J and I first started reading this book together and it was the kind of book that you start and don’t want to put down. After the first three chapters I did make her go to bed and then the next day she picked the book back up without me and finished it on her own. I think I would have enjoyed this book even more if we had been able to read it together so that I could hear her thoughts as the book went along, but I was amazed by it all on my own. This is one of those magical books where you have no idea what to expect from the story and then it just completely touches your heart.
When I asked J about her favorite part, she told me that it was when they were having a party at the end of the book and Winn-Dixie went missing. She also simply loves using the word “pathological” now because she learned the Winn-Dixie had a pathological fear of thunder storms. I have to admit, the ending of the book when she believed Winn-Dixie was missing was one of my favorite parts as well, but probably because of how much I felt Opal had grown and how she was able to let go.
We had the book/movie club meeting a few weeks ago and I was highly impressed by how well the book had captured everyone’s attention. They had really recalled a number of details and all seemed to enjoy the book. While I have read other books by Kate DiCamillo, this was the first one where I truly understood why people love her so much.
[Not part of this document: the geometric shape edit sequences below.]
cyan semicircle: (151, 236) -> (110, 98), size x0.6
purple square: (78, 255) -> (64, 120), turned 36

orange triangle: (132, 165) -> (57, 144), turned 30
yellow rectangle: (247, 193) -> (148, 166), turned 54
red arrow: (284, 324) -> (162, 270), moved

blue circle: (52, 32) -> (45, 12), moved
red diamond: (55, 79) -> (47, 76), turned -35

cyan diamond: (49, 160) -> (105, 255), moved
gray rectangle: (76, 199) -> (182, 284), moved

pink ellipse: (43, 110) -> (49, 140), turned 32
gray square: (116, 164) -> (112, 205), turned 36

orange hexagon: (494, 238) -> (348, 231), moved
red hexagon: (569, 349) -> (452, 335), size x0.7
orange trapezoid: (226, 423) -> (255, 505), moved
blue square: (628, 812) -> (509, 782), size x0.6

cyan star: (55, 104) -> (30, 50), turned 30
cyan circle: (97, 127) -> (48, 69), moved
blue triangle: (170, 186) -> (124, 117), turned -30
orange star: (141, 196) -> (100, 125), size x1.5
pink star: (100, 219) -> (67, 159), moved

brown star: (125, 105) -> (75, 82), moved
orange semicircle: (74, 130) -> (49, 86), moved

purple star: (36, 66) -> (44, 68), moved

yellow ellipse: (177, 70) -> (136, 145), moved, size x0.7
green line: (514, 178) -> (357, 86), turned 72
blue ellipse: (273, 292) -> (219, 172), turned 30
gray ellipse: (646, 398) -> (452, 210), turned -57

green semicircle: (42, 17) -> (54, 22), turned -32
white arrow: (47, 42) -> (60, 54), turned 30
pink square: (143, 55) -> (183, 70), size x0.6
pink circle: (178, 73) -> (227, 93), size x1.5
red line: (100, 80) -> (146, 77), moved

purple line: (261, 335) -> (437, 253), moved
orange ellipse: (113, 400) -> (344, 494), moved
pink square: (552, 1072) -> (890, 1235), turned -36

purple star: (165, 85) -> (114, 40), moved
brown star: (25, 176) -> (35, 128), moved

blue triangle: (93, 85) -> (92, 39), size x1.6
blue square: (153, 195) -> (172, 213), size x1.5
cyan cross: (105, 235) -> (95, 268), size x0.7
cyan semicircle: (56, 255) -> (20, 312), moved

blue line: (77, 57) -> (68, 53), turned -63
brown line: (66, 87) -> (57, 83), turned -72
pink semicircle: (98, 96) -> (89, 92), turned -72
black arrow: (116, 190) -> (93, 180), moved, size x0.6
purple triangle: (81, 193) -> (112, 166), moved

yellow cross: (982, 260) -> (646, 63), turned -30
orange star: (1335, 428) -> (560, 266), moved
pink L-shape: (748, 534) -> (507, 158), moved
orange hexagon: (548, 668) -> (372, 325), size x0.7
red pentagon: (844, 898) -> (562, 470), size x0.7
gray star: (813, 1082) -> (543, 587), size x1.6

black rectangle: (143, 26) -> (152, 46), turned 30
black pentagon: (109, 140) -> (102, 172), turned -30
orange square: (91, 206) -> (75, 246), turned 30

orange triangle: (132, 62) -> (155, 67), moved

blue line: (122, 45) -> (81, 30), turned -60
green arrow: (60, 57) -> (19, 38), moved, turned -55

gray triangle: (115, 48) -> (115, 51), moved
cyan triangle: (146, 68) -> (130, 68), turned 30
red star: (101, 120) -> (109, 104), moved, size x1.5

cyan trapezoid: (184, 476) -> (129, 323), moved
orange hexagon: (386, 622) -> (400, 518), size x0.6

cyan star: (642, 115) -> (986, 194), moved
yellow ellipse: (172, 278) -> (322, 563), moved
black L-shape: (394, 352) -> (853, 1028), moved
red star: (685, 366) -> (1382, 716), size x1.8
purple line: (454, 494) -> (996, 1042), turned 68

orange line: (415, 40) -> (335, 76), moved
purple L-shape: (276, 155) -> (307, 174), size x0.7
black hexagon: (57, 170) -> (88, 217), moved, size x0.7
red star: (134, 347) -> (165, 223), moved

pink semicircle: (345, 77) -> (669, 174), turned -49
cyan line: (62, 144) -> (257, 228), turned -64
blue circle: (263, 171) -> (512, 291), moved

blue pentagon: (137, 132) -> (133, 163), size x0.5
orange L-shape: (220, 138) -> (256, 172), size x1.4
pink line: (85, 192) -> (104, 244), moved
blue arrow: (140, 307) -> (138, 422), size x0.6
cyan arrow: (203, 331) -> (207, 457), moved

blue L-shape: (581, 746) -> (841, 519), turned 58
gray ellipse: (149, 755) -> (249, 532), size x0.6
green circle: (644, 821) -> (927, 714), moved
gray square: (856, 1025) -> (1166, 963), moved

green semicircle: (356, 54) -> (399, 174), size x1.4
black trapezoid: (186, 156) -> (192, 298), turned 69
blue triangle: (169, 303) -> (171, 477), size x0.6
The lexile level for this book is 610 and is aimed at grades 3-5. This is one of those times where I think that the grade level is pretty accurate. Our group read it as they were all finishing 2nd grade. The biggest issue is less about whether they will actually be able to read the book on their own and more about if they are able to comprehend and appreciate the story. A great book of realistic fiction that kids really enjoy.